**GIVEN INFORMATION:**
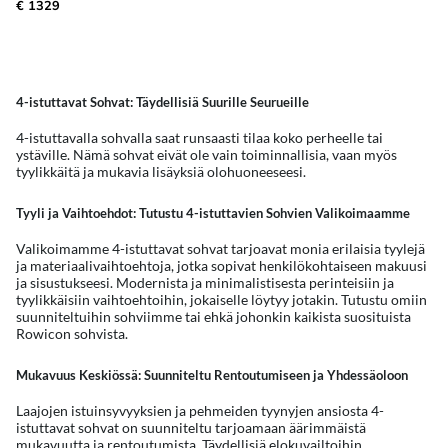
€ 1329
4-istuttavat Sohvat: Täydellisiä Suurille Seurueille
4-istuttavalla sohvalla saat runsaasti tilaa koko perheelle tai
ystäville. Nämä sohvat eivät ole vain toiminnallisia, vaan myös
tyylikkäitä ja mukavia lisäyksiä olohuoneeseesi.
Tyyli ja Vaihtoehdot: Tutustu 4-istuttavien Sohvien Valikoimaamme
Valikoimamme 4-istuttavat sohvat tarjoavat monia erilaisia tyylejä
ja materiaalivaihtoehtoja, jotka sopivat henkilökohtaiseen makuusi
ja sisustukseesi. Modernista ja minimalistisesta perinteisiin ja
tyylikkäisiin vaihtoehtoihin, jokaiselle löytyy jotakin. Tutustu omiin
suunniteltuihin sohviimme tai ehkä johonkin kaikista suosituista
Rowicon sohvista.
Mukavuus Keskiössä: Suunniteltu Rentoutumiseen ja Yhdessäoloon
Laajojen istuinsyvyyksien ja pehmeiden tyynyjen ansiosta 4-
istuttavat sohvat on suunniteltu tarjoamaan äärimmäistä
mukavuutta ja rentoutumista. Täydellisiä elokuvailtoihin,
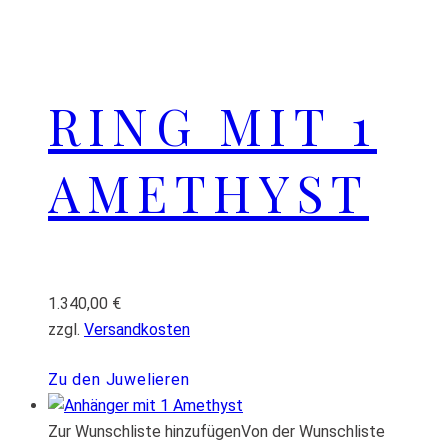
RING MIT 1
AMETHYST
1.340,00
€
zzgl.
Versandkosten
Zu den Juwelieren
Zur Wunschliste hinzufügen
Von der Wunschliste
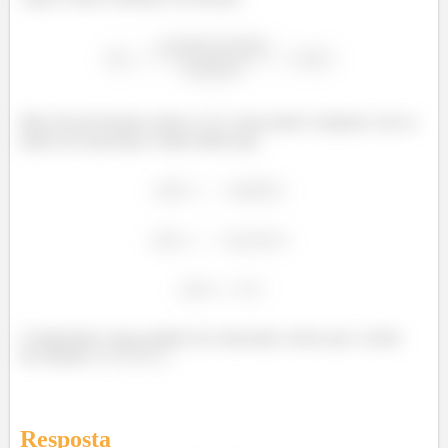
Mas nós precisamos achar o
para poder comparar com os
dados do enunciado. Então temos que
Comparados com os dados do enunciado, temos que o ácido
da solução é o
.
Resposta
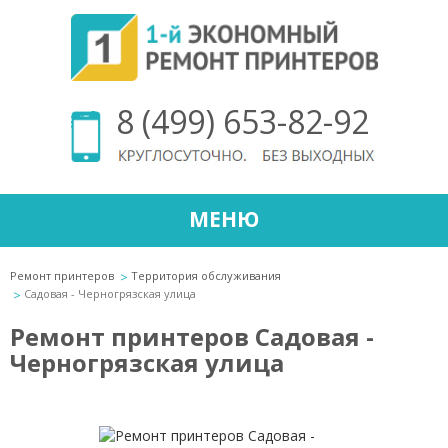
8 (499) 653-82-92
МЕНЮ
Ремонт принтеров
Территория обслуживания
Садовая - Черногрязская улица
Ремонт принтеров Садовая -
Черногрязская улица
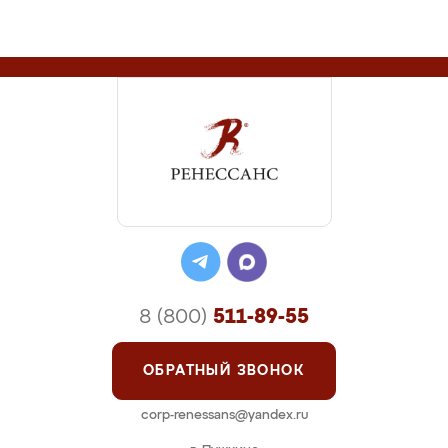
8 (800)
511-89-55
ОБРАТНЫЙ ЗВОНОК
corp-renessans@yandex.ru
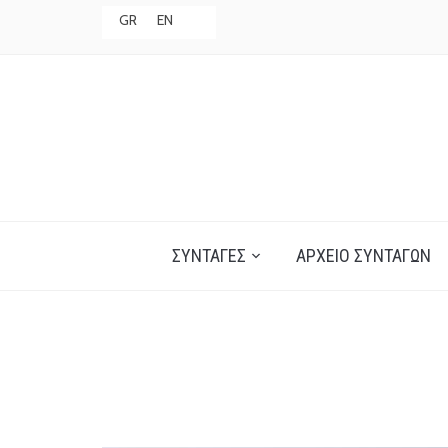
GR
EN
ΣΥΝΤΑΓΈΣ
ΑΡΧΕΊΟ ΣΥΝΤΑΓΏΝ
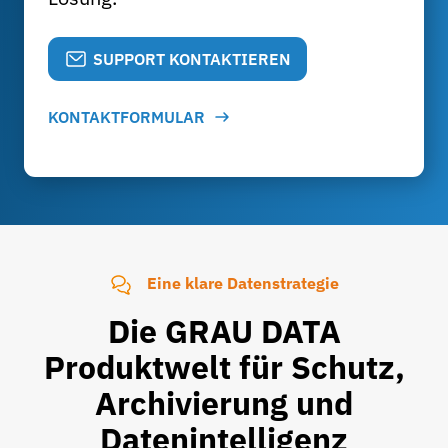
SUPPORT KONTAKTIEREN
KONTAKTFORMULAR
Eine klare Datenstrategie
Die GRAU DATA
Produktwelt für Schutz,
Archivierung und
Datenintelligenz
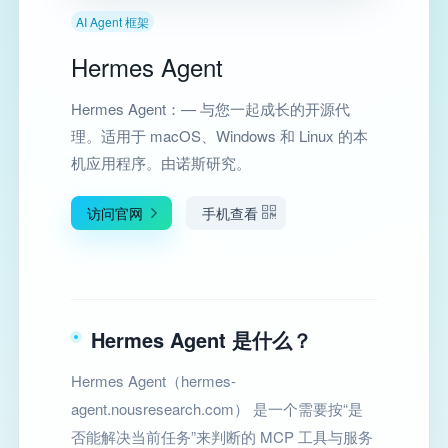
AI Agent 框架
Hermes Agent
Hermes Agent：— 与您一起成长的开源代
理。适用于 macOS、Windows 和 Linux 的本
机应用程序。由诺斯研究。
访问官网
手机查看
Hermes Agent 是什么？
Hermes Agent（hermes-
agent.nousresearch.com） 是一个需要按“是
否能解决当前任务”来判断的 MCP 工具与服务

**GOAL OF THE EXERCISE:** Leaving out the pictures, restate each line of the listing above verbatim, from the opening line to the line bearing "istuttavat sohvat on", inclusive, and no more.

**PROBLEM SOLUTION:**
€ 1329
4-istuttavat Sohvat: Täydellisiä Suurille Seurueille
4-istuttavalla sohvalla saat runsaasti tilaa koko perheelle tai
ystäville. Nämä sohvat eivät ole vain toiminnallisia, vaan myös
tyylikkäitä ja mukavia lisäyksiä olohuoneeseesi.
Tyyli ja Vaihtoehdot: Tutustu 4-istuttavien Sohvien Valikoimaamme
Valikoimamme 4-istuttavat sohvat tarjoavat monia erilaisia tyylejä
ja materiaalivaihtoehtoja, jotka sopivat henkilökohtaiseen makuusi
ja sisustukseesi. Modernista ja minimalistisesta perinteisiin ja
tyylikkäisiin vaihtoehtoihin, jokaiselle löytyy jotakin. Tutustu omiin
suunniteltuihin sohviimme tai ehkä johonkin kaikista suosituista
Rowicon sohvista.
Mukavuus Keskiössä: Suunniteltu Rentoutumiseen ja Yhdessäoloon
Laajojen istuinsyvyyksien ja pehmeiden tyynyjen ansiosta 4-
istuttavat sohvat on suunniteltu tarjoamaan äärimmäistä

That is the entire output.